People can call me out if this sounds like a horrible idea....

Instead of going full on N application, I'm going to do a humic/kelp/fulvic + micro dose of FAS as my first spring application, and to be applied via backpack sprayer.

My soil temps have been nearing 50 degrees over a 5 day average, but keep getting cold spells in between nicer & warmer weather. I'm not close to mowing yet.
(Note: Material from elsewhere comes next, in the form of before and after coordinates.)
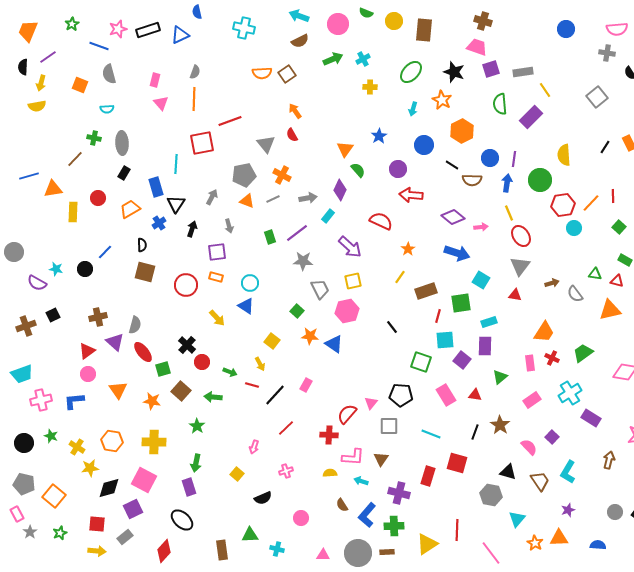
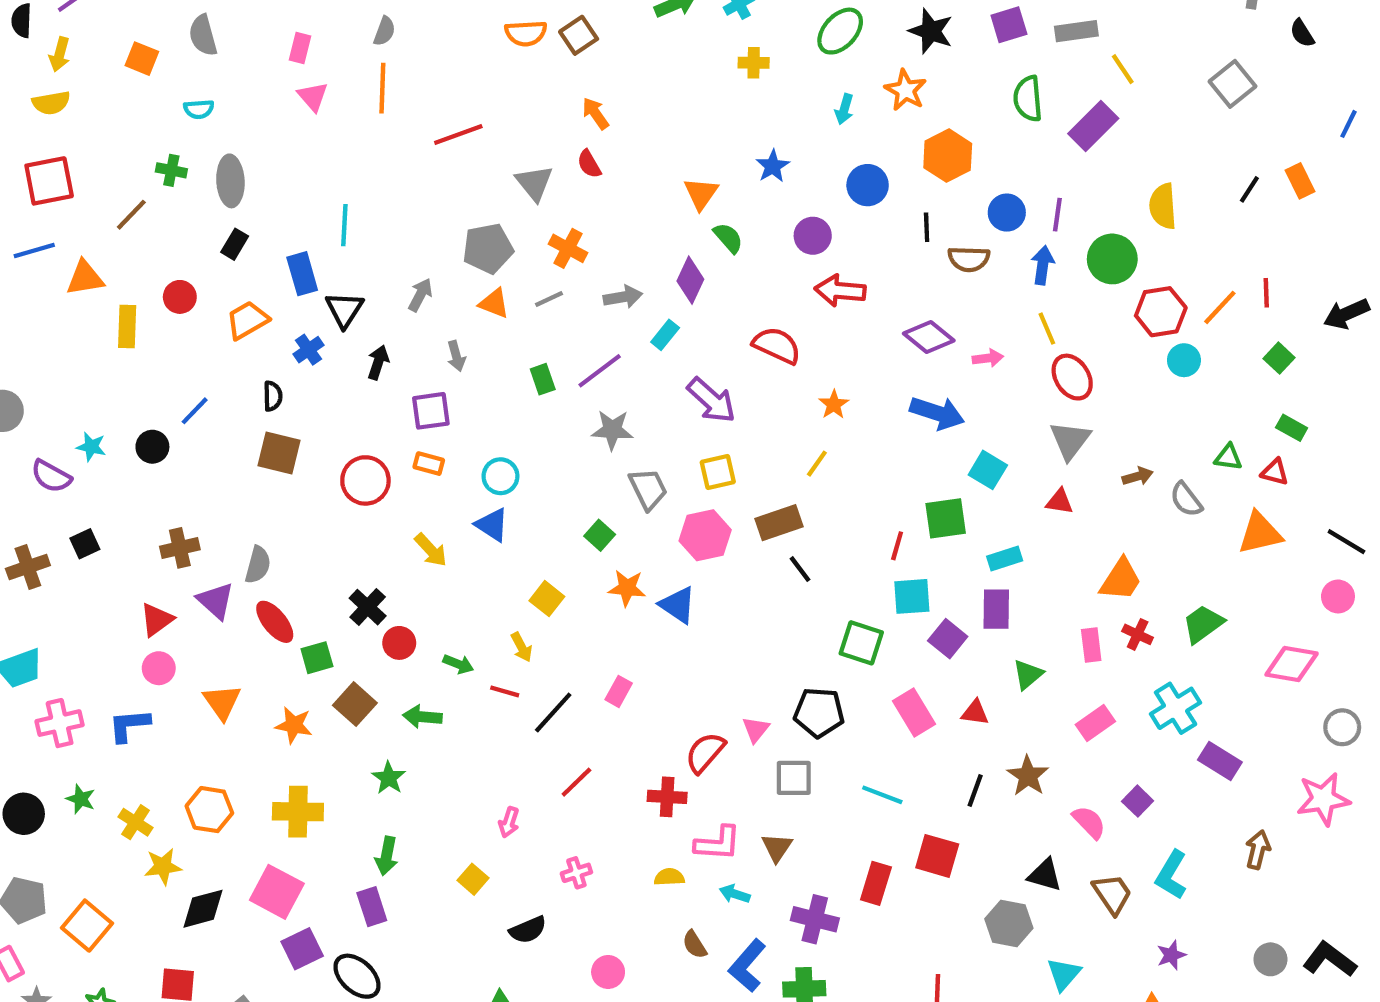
red square: (202, 143) -> (49, 181), moved
black line: (452, 165) -> (927, 227), turned 56
brown rectangle: (426, 291) -> (779, 523), moved
purple square: (133, 509) -> (302, 949), moved

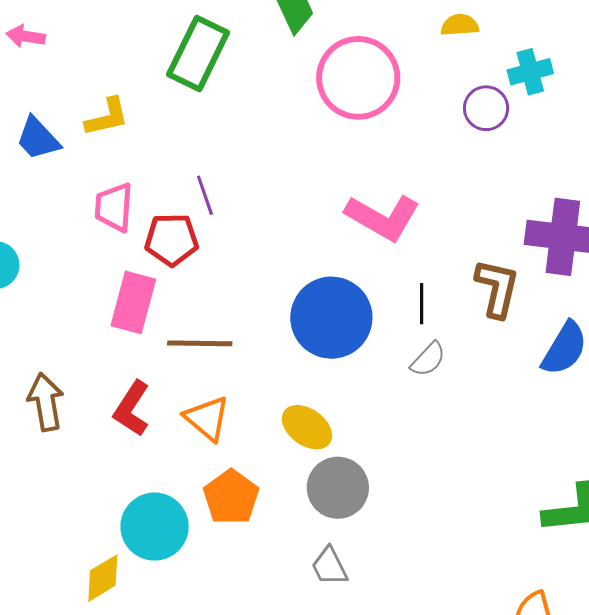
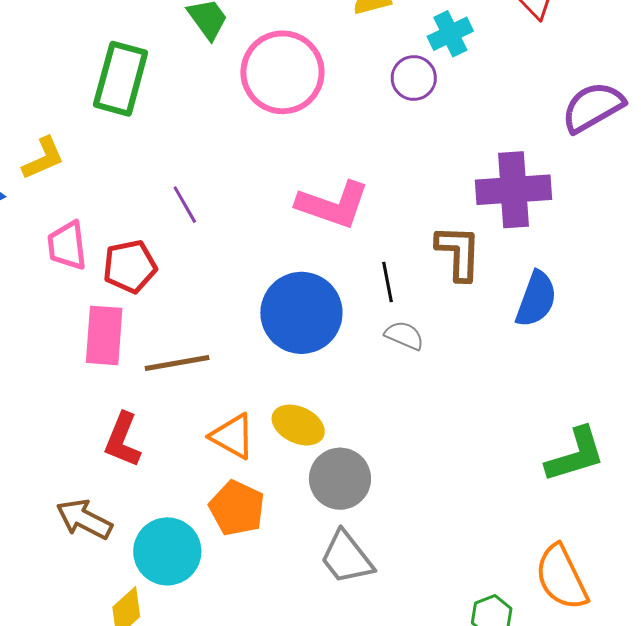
purple line: (205, 195) -> (185, 205), moved
gray semicircle: (428, 359) -> (404, 335), turned -99
brown arrow: (46, 402) -> (84, 519), moved, turned -42
orange triangle: (207, 418) -> (233, 436), moved
gray trapezoid: (329, 566) -> (347, 557), size x1.4

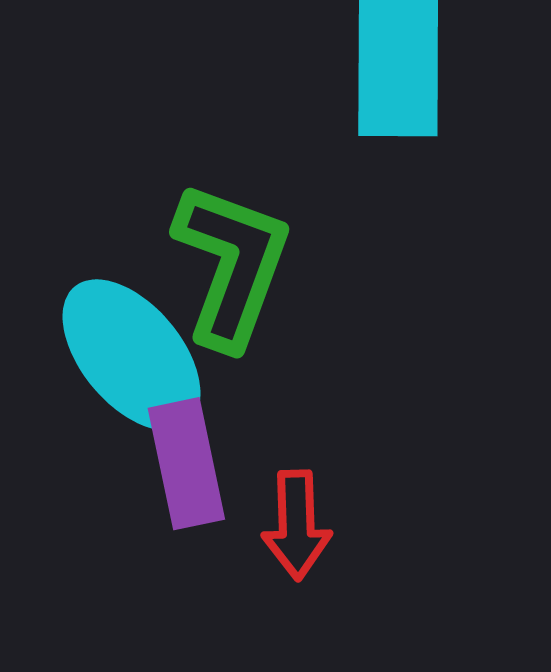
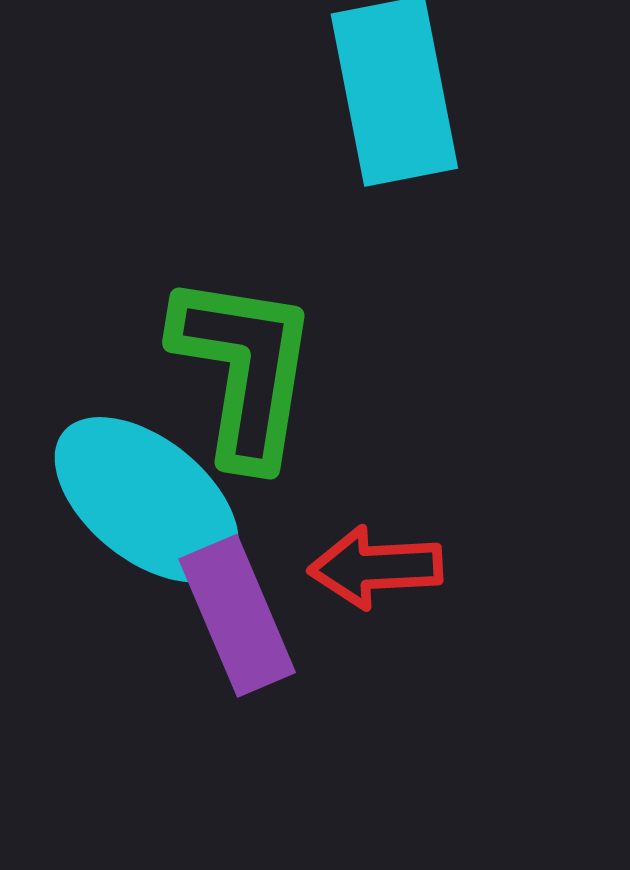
red arrow: (297, 525) -> (376, 567), moved, turned 100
The grass has greened up some, but I think there is a difference of grass greening up vs. fully coming out of dormancy.

I stumbled across the Turf Mechanic video on a first spring application, and I found it compelling and was able to logically follow (link below)

Here is my plan.

I have humic/kelp/fulvic (HKF)blend from kelp4less. I want a small dose of Fe and just a smidge more of N then in typical FAS, so using a touch more of Ammonium Sulfate.

Here is my formula for 1 gallon per 1k sq ft:

1/2 tsp of citric acid 
1/2 tsp of HKF
1.0 oz Ferrous Sulfate
5.0 oz Ammonium Sulfate

https://m.youtube.com/watch?v=hcZ0dMxf1cQ


----------



## corneliani (Apr 2, 2019)

I don't think its a bad idea but not necessarily due to the 'HKF' concoction, as there's no nutrient value in that, but mainly since the turf will have its natural reserves to help it out of dormancy and no super amounts of N is necessary. If you didn't apply a late-fall/early-winter fertilizer it may need a bit more than your 5oz AMS though, but you should be able to visually tell if so. 
What would a full N application look like to you, btw? For me that's 3/4# of N around March 1st.


----------



## Slingblade_847 (Apr 13, 2020)

@corneliani I see your down south, so March 1st to you is much different then up here in Chicago land. For KBG, I'd consider a full N app at a full pound. However, my lawn isn't a year old yet, so I'm planning to spoon feed @.25lbs/week. So I'm not looking to hit the N hard just yet. Honestly I'm on the fence with the HKF and if it holds nutritional value. I guess the theory is it will unlock what is there now. I spent like $20 from kelp4less on a bag that will probably last years so I'm indifferent on using it, and just figure...what can it hurt?


----------